From our previous example, let’s imagine that a fund of $50 million had been initially invested into a portfolio of companies, and the companies eventually went public or were acquired by others. The fund’s investments are now worth $100 million. In this case, the VC’s investors will get back their $50 million first, then the VC will get a profit of 20% of the remaining $50 million, which amounts to $10 million. This $10 million will be shared by the general partners who run the VC firm.
The 2% management fees combined with 20% of profit is the standard fee structure followed by VCs when dealing with investors. This is called “Two and Twenty”.
What are the exit strategies of a VC?
A VC can pursue one of several exit strategies mentioned below:
- Initial Public Offering (IPO) – This is the most common exit strategy in which the company lists its shares publicly on a stock exchange. The VC can then sell its shares, hopefully for a profit as it is expected that a company’s shares will appreciate in value over time.
- Mergers and Acquisitions (M&A) – Mergers happen when two companies combine to become one. Mergers can happen through purchase, in which Company A will purchase Company B and then incorporate company B’s assets into company A. Mergers can also happen through consolidation, in which two firms of the same size join together concertedly.
Acquisitions occur when one company buys the majority of shares in another company, effectively becoming the owner of both companies.
- Special Purpose Acquisition Companies (SPACs) – A special purpose acquisition company (SPAC) does not have any business operation and is formed solely to raise capital through an IPO. This capital is used to buy a private company, which can then trade its shares publicly.

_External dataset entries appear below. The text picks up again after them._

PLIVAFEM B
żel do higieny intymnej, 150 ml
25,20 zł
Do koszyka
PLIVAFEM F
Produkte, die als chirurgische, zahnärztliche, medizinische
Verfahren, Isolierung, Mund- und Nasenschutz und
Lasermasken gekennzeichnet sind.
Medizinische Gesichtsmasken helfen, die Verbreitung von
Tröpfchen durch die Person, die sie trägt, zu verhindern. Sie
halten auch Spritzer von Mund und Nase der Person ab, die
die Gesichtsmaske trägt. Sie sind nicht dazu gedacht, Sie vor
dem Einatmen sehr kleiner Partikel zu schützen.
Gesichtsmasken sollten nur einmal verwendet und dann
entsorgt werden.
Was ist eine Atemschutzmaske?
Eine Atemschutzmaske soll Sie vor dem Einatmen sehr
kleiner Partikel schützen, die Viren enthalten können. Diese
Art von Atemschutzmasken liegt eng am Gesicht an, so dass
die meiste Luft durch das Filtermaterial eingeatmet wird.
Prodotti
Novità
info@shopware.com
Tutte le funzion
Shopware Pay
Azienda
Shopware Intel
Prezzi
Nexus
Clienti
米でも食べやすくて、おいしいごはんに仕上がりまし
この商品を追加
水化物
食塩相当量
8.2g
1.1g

The benefit of an SPAC over IPO is the shorter duration in which a company can go public.
- Liquidation– When a company is unable to repay debts, it may stop operating and sell off its assets to repay creditors. This is called liquidation. Any money remaining after liquidation is paid to shareholders.
- Share buyback– This happens when an investee company buys its shares back from investors.

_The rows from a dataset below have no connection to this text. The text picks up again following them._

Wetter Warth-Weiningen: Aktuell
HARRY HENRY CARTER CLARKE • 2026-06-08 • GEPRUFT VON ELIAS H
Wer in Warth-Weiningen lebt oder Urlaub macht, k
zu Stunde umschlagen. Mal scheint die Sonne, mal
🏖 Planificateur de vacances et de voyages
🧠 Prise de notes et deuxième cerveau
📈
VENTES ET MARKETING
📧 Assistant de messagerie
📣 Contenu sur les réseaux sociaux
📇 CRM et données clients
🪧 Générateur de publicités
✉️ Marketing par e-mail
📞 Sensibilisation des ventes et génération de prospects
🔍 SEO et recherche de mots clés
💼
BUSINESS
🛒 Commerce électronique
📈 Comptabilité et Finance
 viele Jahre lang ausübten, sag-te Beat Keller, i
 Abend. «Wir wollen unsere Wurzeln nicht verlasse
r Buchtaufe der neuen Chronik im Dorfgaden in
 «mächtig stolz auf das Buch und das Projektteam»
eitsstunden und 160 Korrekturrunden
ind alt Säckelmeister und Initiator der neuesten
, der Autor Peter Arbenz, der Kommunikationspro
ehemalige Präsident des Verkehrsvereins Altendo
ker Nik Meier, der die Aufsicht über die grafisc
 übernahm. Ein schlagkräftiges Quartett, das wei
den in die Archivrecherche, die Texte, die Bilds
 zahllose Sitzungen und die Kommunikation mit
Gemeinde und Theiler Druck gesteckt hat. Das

- Secondary market– Before a company goes public, VCs who provided initial funding may sell off their shares to other investors. This trade takes place in a private equity secondary market as the company’s shares are not publicly listed.
It is important to note that not all startups which receive funding will end up being successful. Around 90% of startups fail, making venture capital financing a risky business. For investments that end up being successful, the rewards to VCs are huge.